No actually the key to the entire bible was said by Jesus in two lines.
LOVE is the KEY!

Luke 10:26-28 New International Version (NIV)
26 “What is written in the Law?” he replied. “How do you read it?”
27 He answered, “‘Love the Lord your God with all your heart and with all your soul and with all your strength and with all your mind’; and, ‘Love your neighbor as yourself.’
28 “You have answered correctly,” Jesus replied. “Do this and you will live.”

John 13:34New International Version (NIV)
34 “A new command I give you: Love one another. As I have loved you, so you must love one another.

“You omit the stated fact Paul was trying to get across: That we are not “under” the law because Yeshua has replaced the defective will of men to obey with the perfect will of the Father, by writing Torah on our hearts, thus if we are in him, we obey all of Torah perfectly, unto our ultimate righteousness, our “garment” required for the wedding feast.”

“Yeshua has replaced the defective will of men”
Please give me scripture of our defective will being replaced. Our will is still as defective as Adam and Eve’s will.

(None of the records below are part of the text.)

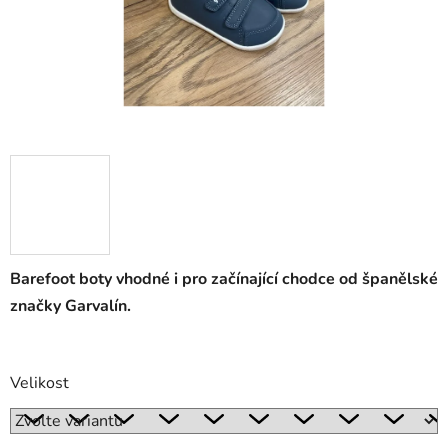
Barefoot boty vhodné i pro začínající chodce od španělské
značky Garvalín.
Velikost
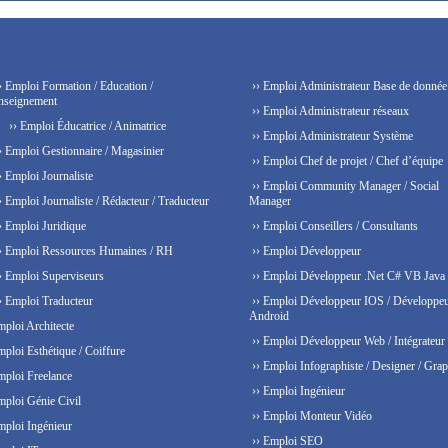
› Emploi Formation / Education /
›› Emploi Administrateur Base de donnée
nseignement
›› Emploi Administrateur réseaux
›› Emploi Éducatrice / Animatrice
›› Emploi Administrateur Système
› Emploi Gestionnaire / Magasinier
›› Emploi Chef de projet / Chef d’équipe
› Emploi Journaliste
›› Emploi Community Manager / Social
› Emploi Journaliste / Rédacteur / Traducteur
Manager
› Emploi Juridique
›› Emploi Conseillers / Consultants
› Emploi Ressources Humaines / RH
›› Emploi Développeur
› Emploi Superviseurs
›› Emploi Développeur .Net C# VB Java
› Emploi Traducteur
›› Emploi Développeur IOS / Développe
Android
mploi Architecte
›› Emploi Développeur Web / Intégrateur
mploi Esthétique / Coiffure
›› Emploi Infographiste / Designer / Grap
mploi Freelance
›› Emploi Ingénieur
mploi Génie Civil
›› Emploi Monteur Vidéo
mploi Ingénieur
›› Emploi SEO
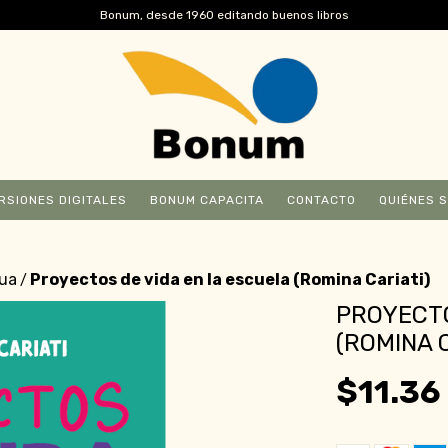
Bonum, desde 1960 editando buenos libros
RSIONES DIGITALES
BONUM CAPACITA
CONTACTO
QUIÉNES 
nua
Proyectos de vida en la escuela (Romina Cariati)
/
PROYECTO
(ROMINA 
$11.36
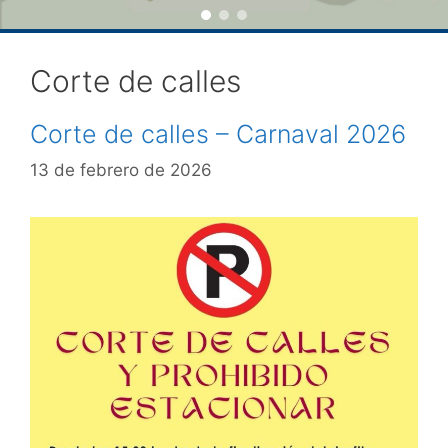
Corte de calles
Corte de calles – Carnaval 2026
13 de febrero de 2026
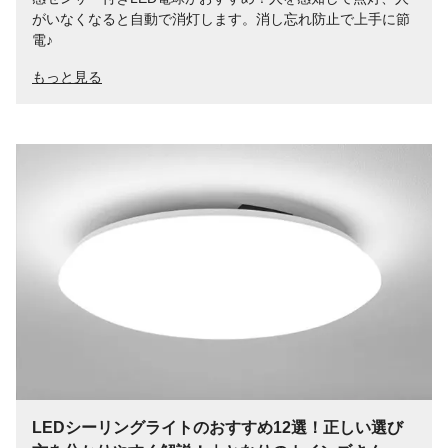
がいなくなると自動で消灯します。消し忘れ防止で上手に節
電♪
もっと見る
LEDシーリングライトのおすすめ12選！正しい選び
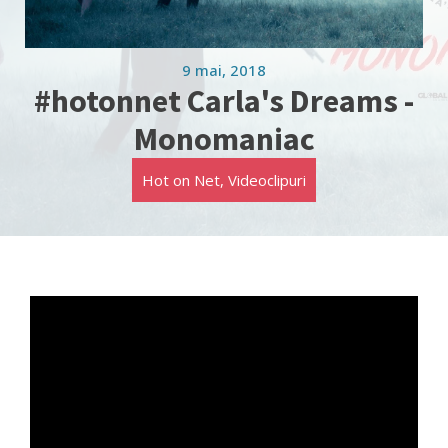
9 mai, 2018
#hotonnet Carla's Dreams -
Monomaniac
Hot on Net
,
Videoclipuri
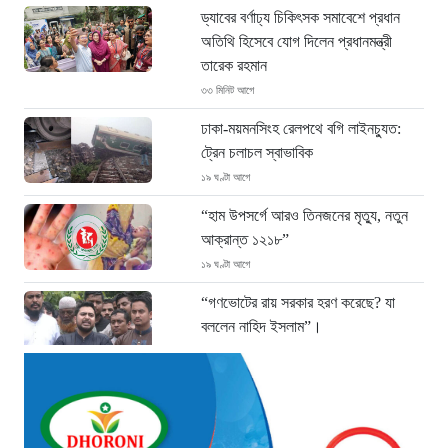
ড্যাবের বর্ণাঢ্য চিকিৎসক সমাবেশে প্রধান
অতিথি হিসেবে যোগ দিলেন প্রধানমন্ত্রী
তারেক রহমান
৩৩ মিনিট আগে
ঢাকা-ময়মনসিংহ রেলপথে বগি লাইনচ্যুত:
ট্রেন চলাচল স্বাভাবিক
১৯ ঘণ্টা আগে
“হাম উপসর্গে আরও তিনজনের মৃত্যু, নতুন
আক্রান্ত ১২১৮”
১৯ ঘণ্টা আগে
“গণভোটের রায় সরকার হরণ করেছে? যা
বললেন নাহিদ ইসলাম”।
১৯ ঘণ্টা আগে
শেখ হাসিনা গণতন্ত্রের নাম করে
প্রতিষ্ঠানগুলো ধ্বংস করেছেন: মির্জা ফখরুল
২০ ঘণ্টা আগে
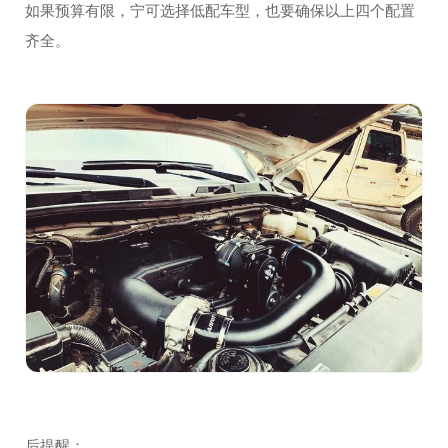
如果预算有限，宁可选择低配车型，也要确保以上四个配置
齐全。
后提醒：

As a believer my corrupted nature has the Blood of Christ covering it so that God only see’s Christ’s Perfect Blood and not my defective nature, but that doesn’t mean my defective will has been replaced.

“by writing Torah on our hearts, thus if we are in him, we obey all of Torah perfectly”
Well then if the Torah is on our hearts I guess you are still sacrificing Bulls, Rams. Lambs, and etc.. at least once a year for your sins. Good luck with that since salvation is by faith only as Jesus already did all the works.

“unto our ultimate righteousness”
Sorry, but righteousness is credited by faith and faith alone.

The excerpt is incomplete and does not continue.